Он позвонил приятелю, главному инженеру инструментального завода. Тот как-то странно засуетился, словно хлебокомбинат собрался сманить к себе его рабочих: «Неужели сейчас только клюнуло? Неужели всерьез надеешься одним махом ликвидировать дефицит? Не надейся и не мечтай. Жилья ты не строишь, профилактория у тебя нет, даже детских яслей не имеется. Так что, дружочек, нажимай на автоматизацию. По моему мнению, в твоей пекарне людей вообще не должно быть». Полуянов обиделся: «А ты хоть раз видел эту мою пекарню? Там уже от автоматики ногой ступить некуда. Впрочем, кому я плачусь? У вас же вывеска от первого до четвертого этажа: приглашаем, ждем, гарантируем. Художественное изделие. Квартиры даете, профилакторий работает, чего вывеску не снимете?»

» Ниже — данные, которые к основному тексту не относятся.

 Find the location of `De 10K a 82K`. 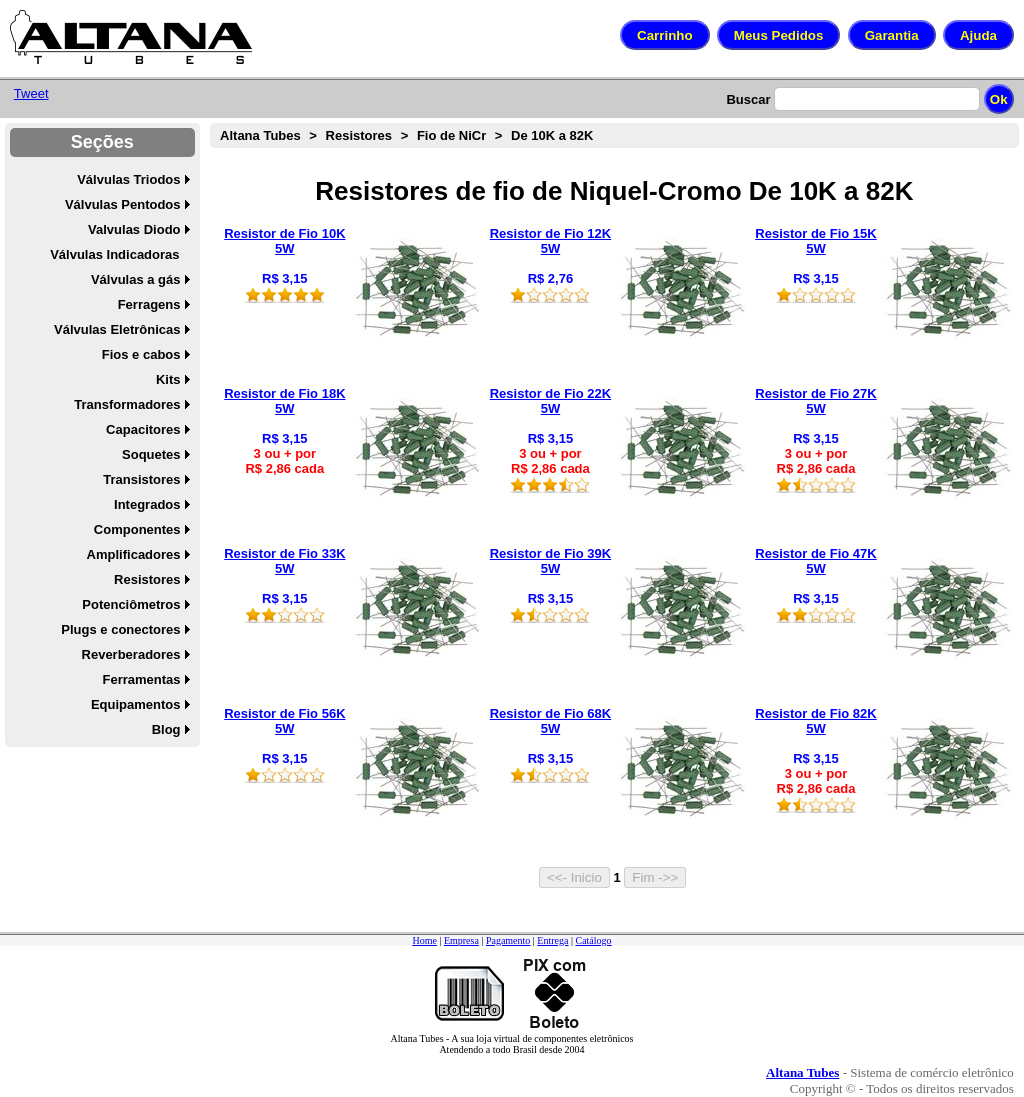

De 10K a 82K is located at coordinates (552, 135).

На смешке поговорили, но не по-доброму. Федор Прокопьевич расстроился, поднял на ноги профсоюзный комитет: не терпелось быстрей ликвидировать проблему. Даже запланировали встречи с выпускниками школ своего района. Полуянов сам побывал в одной, но больше не пошел. С первых же минут все полетело, понеслось по наезженной колее пустопорожних речей, от которых у Полуянова наполнилось тяжестью тело и загудело в голове. «Здесь много прозвучало слов о нашей продукции. Даже стихи читали, — сказал Федор Прокопьевич десятиклассникам. — Но нашему хлебокомбинату от этих слов, простите за откровенность, ни жарко ни холодно. Комбинату нужны работники. Я знаю, что многие из вас уже выбрали себе профессию. Наверняка здесь сидят и смотрят на меня будущие врачи, учителя, инженеры. А где, ребята, пекари? Где те, кто создает хлеб наш насущный?» Учительница придвинула к нему листок: «Мы заседаем уже полтора часа. Завтра у ребят районная контрольная по алгебре».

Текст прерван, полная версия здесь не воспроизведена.